_DATA FOR THE TASK_
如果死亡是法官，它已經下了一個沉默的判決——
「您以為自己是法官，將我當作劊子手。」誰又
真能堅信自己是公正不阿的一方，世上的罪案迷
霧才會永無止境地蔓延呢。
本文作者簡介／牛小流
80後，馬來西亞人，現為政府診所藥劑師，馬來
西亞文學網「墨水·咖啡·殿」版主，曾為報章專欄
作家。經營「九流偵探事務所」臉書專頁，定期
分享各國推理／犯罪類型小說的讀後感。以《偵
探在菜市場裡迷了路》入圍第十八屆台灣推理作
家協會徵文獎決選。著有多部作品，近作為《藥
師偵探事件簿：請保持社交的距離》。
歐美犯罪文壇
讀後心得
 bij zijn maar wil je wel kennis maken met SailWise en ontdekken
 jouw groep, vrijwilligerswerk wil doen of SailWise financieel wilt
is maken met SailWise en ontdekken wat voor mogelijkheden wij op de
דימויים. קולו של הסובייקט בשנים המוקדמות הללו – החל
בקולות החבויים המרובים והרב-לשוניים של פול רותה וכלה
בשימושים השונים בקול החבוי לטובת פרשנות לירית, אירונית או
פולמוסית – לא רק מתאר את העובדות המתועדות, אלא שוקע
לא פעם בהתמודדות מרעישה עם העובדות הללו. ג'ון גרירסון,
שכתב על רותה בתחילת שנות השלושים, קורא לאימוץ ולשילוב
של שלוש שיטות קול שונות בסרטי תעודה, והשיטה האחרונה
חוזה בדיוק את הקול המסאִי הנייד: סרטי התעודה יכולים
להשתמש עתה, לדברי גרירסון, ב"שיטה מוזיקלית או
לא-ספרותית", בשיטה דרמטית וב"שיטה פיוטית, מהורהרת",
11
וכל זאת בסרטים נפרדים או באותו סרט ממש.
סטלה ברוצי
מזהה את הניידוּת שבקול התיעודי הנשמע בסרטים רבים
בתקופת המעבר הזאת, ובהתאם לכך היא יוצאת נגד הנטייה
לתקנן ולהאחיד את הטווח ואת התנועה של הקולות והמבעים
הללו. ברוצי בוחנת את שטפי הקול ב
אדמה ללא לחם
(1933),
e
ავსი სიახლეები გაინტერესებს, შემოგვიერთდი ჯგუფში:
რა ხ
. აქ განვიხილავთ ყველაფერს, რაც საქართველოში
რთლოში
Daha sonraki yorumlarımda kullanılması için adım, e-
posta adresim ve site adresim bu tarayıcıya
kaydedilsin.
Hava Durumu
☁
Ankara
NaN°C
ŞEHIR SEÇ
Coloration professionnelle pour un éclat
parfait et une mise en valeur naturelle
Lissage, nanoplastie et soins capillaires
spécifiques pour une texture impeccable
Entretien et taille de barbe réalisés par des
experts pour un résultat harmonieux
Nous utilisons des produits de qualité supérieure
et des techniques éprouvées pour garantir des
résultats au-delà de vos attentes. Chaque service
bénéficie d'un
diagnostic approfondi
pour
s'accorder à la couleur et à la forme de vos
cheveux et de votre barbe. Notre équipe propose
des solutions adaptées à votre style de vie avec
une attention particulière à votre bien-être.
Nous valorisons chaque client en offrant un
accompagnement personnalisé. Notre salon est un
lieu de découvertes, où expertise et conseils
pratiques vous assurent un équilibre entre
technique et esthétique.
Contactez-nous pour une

_TASK_
Take the records above and write each one out again exactly.

_EXERCISE RESPONSE_
如果死亡是法官，它已經下了一個沉默的判決——
「您以為自己是法官，將我當作劊子手。」誰又
真能堅信自己是公正不阿的一方，世上的罪案迷
霧才會永無止境地蔓延呢。
本文作者簡介／牛小流
80後，馬來西亞人，現為政府診所藥劑師，馬來
西亞文學網「墨水·咖啡·殿」版主，曾為報章專欄
作家。經營「九流偵探事務所」臉書專頁，定期
分享各國推理／犯罪類型小說的讀後感。以《偵
探在菜市場裡迷了路》入圍第十八屆台灣推理作
家協會徵文獎決選。著有多部作品，近作為《藥
師偵探事件簿：請保持社交的距離》。
歐美犯罪文壇
讀後心得
 bij zijn maar wil je wel kennis maken met SailWise en ontdekken
 jouw groep, vrijwilligerswerk wil doen of SailWise financieel wilt
is maken met SailWise en ontdekken wat voor mogelijkheden wij op de
דימויים. קולו של הסובייקט בשנים המוקדמות הללו – החל
בקולות החבויים המרובים והרב-לשוניים של פול רותה וכלה
בשימושים השונים בקול החבוי לטובת פרשנות לירית, אירונית או
פולמוסית – לא רק מתאר את העובדות המתועדות, אלא שוקע
לא פעם בהתמודדות מרעישה עם העובדות הללו. ג'ון גרירסון,
שכתב על רותה בתחילת שנות השלושים, קורא לאימוץ ולשילוב
של שלוש שיטות קול שונות בסרטי תעודה, והשיטה האחרונה
חוזה בדיוק את הקול המסאִי הנייד: סרטי התעודה יכולים
להשתמש עתה, לדברי גרירסון, ב"שיטה מוזיקלית או
לא-ספרותית", בשיטה דרמטית וב"שיטה פיוטית, מהורהרת",
11
וכל זאת בסרטים נפרדים או באותו סרט ממש.
סטלה ברוצי
מזהה את הניידוּת שבקול התיעודי הנשמע בסרטים רבים
בתקופת המעבר הזאת, ובהתאם לכך היא יוצאת נגד הנטייה
לתקנן ולהאחיד את הטווח ואת התנועה של הקולות והמבעים
הללו. ברוצי בוחנת את שטפי הקול ב
אדמה ללא לחם
(1933),
e
ავსი სიახლეები გაინტერესებს, შემოგვიერთდი ჯგუფში:
რა ხ
. აქ განვიხილავთ ყველაფერს, რაც საქართველოში
რთლოში
Daha sonraki yorumlarımda kullanılması için adım, e-
posta adresim ve site adresim bu tarayıcıya
kaydedilsin.
Hava Durumu
☁
Ankara
NaN°C
ŞEHIR SEÇ
Coloration professionnelle pour un éclat
parfait et une mise en valeur naturelle
Lissage, nanoplastie et soins capillaires
spécifiques pour une texture impeccable
Entretien et taille de barbe réalisés par des
experts pour un résultat harmonieux
Nous utilisons des produits de qualité supérieure
et des techniques éprouvées pour garantir des
résultats au-delà de vos attentes. Chaque service
bénéficie d'un
diagnostic approfondi
pour
s'accorder à la couleur et à la forme de vos
cheveux et de votre barbe. Notre équipe propose
des solutions adaptées à votre style de vie avec
une attention particulière à votre bien-être.
Nous valorisons chaque client en offrant un
accompagnement personnalisé. Notre salon est un
lieu de découvertes, où expertise et conseils
pratiques vous assurent un équilibre entre
technique et esthétique.
Contactez-nous pour une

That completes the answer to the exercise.